[Saved data entries]
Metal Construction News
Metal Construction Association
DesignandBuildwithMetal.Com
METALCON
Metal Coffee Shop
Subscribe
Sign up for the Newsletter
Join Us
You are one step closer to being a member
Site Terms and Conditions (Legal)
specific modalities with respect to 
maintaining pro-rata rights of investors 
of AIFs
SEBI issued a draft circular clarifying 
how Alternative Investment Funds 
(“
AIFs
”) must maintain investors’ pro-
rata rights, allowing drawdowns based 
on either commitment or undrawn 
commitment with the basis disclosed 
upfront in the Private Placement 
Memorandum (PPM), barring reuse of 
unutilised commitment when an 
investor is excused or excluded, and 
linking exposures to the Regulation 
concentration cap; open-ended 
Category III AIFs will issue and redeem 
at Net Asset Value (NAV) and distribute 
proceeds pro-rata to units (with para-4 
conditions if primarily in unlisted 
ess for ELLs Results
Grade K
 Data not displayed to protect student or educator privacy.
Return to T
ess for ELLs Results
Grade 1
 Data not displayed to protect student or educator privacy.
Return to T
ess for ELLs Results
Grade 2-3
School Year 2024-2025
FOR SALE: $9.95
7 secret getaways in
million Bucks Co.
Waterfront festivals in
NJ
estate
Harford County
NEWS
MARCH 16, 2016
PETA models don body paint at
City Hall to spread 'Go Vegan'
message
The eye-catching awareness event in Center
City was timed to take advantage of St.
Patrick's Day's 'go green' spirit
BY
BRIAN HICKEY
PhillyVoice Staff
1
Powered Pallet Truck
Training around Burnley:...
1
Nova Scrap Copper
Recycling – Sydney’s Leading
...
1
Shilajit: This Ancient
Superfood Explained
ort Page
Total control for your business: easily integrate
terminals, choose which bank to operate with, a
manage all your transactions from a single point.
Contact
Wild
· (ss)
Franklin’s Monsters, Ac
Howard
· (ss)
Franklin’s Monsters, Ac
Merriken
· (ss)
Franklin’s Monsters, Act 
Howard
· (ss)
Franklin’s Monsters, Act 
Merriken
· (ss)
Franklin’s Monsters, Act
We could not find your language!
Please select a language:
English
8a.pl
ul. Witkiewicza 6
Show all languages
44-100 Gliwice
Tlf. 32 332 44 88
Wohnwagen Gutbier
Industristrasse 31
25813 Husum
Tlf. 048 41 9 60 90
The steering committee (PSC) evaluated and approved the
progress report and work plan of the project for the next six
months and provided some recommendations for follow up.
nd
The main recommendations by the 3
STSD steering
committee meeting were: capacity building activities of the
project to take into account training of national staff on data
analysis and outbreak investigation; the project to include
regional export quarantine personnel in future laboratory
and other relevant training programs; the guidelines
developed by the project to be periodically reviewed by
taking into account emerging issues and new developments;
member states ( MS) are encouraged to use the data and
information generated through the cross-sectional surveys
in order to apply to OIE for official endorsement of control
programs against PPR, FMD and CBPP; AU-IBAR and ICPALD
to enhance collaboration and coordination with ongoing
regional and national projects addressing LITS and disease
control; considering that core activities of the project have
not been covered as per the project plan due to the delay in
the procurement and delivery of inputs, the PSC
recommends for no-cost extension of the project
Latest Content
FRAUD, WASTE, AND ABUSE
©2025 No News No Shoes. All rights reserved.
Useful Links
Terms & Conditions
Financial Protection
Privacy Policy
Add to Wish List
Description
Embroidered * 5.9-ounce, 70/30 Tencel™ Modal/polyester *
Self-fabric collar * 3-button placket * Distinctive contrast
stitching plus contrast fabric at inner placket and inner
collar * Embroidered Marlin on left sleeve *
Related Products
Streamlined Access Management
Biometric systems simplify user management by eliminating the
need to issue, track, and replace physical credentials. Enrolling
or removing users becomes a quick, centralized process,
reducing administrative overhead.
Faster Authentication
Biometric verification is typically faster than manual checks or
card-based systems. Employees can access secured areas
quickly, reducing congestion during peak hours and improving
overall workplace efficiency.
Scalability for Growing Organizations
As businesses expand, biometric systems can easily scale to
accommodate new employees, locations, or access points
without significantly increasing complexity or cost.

• **What you have to do**
Scan the records above for the string "reducing", then copy each line where it turns up.

• **Response to the exercise**
reducing administrative overhead.
quickly, reducing congestion during peak hours and improving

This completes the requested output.